I also... have used ROCm since vega64/mi25
I also... have used Cuda since K80/GTX690
I currently run a hive of mi100s, and a sxm v100 box.
When it comes to inference, MI300x gets day0 support. Training is very lacking and Nvidia's deep bench of software engineers shows.
I expect part 2 of the article to be a bit different.
I am fully aware of the lacking's of AMDs ecosystem, but I am also aware of its strengths.
And the ability to just grab containers and go exists... hugging face is full of native containers for ROCm, Hipify can convert most* things that are cuda native, abet at performance penalty.
But when it comes to inference AMD is not a 2nd class citizen. It has full support with triton, and flash attention...
And Llama 405b fp16 launched exclusively on mi300x, most likely due to the ram requirements.
As it was quantized down to fp8, then it could fit on 8x h100 80gb, but as it was announced, Meta and AMD announced together that all Meta 405b live instances were run on mi300x.
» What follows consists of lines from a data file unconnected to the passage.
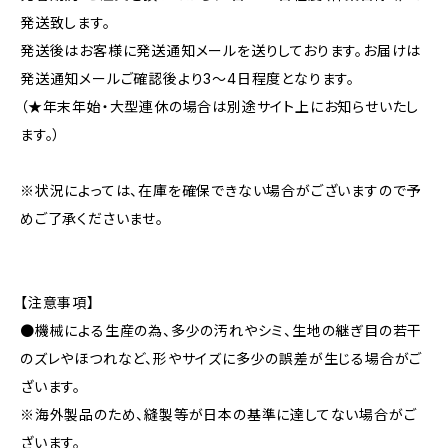
発送致します。
発送後はお客様に発送通知メールを送りしております。お届けは
発送通知メールご確認後より3〜4日程度となります。
（★年末年始・大型連休の場合は別途サイト上にお知らせいたし
ます。）
※状況によっては、在庫を確保できない場合がございますので予
めご了承くださいませ。
【注意事項】
●機械による生産の為、多少の汚れやシミ、生地の継ぎ目の若干
のズレやほつれなど、形やサイズに多少の誤差が生じる場合がご
ざいます。
※海外製品のため、縫製等が日本の基準に達してない場合がご
ざいます。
If that is still true or was just a limited exclusivity while it was quantized down... idk...
But claiming things like a mi300x cant run OOB models is just... ignorant af, and not even what the article claims.
It claims bad training performance and strange bugs and as a user of the ecosystem... yup. AMD has strange bugs.
They have known lockups for multi gpu instances... and the solution is to run additional grub parameters, perfectly stable with iommu=pt, randomly hangs without.
But all this information is in the tuning guides. The install process is easy, and hugging face is full of models to run.